In die Jugularvene, die Halsschlagader und die Trachea wurden Katheter
(Deseret Intracath® Vialon® Polymerharz
Radiopaque Katheter (Deseret Medical, Inc., Sandy, UT) 22GA und
19 GA, und PE Schläuche
260) für
die Wirkstoffverabreichung, Blutdruckmessung und Beatmung eingebracht.
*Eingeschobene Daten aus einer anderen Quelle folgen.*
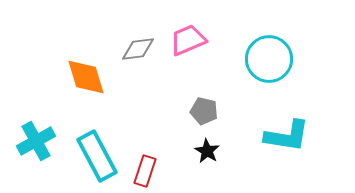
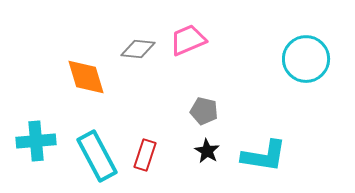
gray diamond: rotated 12 degrees clockwise
cyan circle: moved 37 px right
cyan L-shape: moved 23 px left, 20 px down
cyan cross: rotated 24 degrees clockwise
red rectangle: moved 16 px up
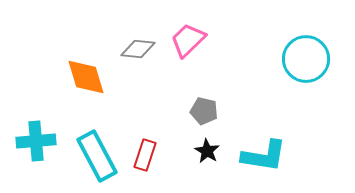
pink trapezoid: rotated 21 degrees counterclockwise
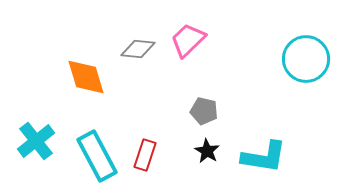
cyan cross: rotated 33 degrees counterclockwise
cyan L-shape: moved 1 px down
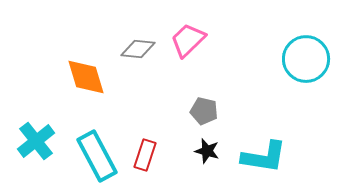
black star: rotated 15 degrees counterclockwise
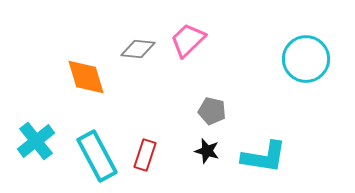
gray pentagon: moved 8 px right
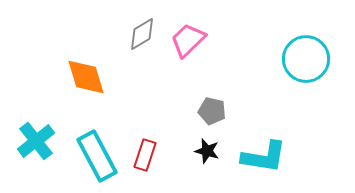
gray diamond: moved 4 px right, 15 px up; rotated 36 degrees counterclockwise
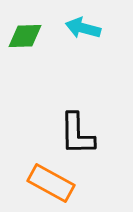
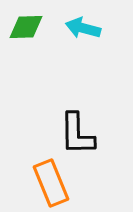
green diamond: moved 1 px right, 9 px up
orange rectangle: rotated 39 degrees clockwise
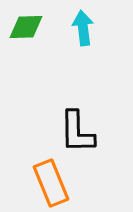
cyan arrow: rotated 68 degrees clockwise
black L-shape: moved 2 px up
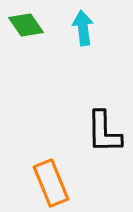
green diamond: moved 2 px up; rotated 57 degrees clockwise
black L-shape: moved 27 px right
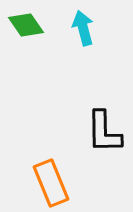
cyan arrow: rotated 8 degrees counterclockwise
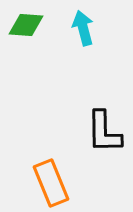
green diamond: rotated 51 degrees counterclockwise
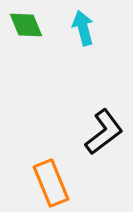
green diamond: rotated 63 degrees clockwise
black L-shape: rotated 126 degrees counterclockwise
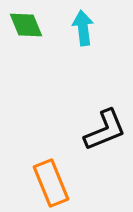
cyan arrow: rotated 8 degrees clockwise
black L-shape: moved 1 px right, 2 px up; rotated 15 degrees clockwise
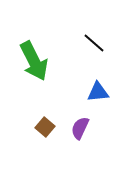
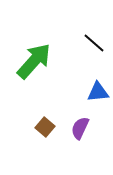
green arrow: rotated 111 degrees counterclockwise
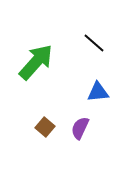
green arrow: moved 2 px right, 1 px down
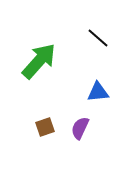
black line: moved 4 px right, 5 px up
green arrow: moved 3 px right, 1 px up
brown square: rotated 30 degrees clockwise
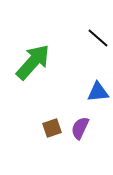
green arrow: moved 6 px left, 1 px down
brown square: moved 7 px right, 1 px down
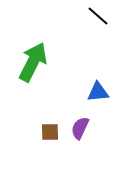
black line: moved 22 px up
green arrow: rotated 15 degrees counterclockwise
brown square: moved 2 px left, 4 px down; rotated 18 degrees clockwise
Es wurde eine bilaterale Vagotomie durchgeführt, um die cholinergische
Störung
zu minimieren. Die Tiere wurden betäubt (Pancuroniumbromid, 0,1
mg/kg i.v.) und mit einem Harvard Rodent Respirator (Modell 683,
Harvard Apparatus, South Natick, MA) beatmet (45 Atemzüge/Min.).
Druckänderungen
im Atmungsweg wurden mittels eines Seitenarms des Trachea-Katheters
mit einem Elcomatic-Transducer
(Buxco Electronics, Sharon, CT) gemessen. Das Atmungsvolumen wurde
so eingestellt, daß.
im Seitenarm ein Druck von 8 cm H2O erzeugt
wurde (ca 5 cc Raumluft). Der Blutdruck wurde mit einem Statham
P23XL Physical Pressure Transducer (Viggo-Spectramed, Oxnard, CA) gemessen. Der Druck
wurde mit einem Grass Modell 7D Polygraph (Grass Instrument Co.,
Qincy, MA) aufgezeichnet. Die Tiere wurden während des Experiments auf einem
Wärmetisch
warmgehalten, um die Körpertemperatur
aufrechtzuerhalten.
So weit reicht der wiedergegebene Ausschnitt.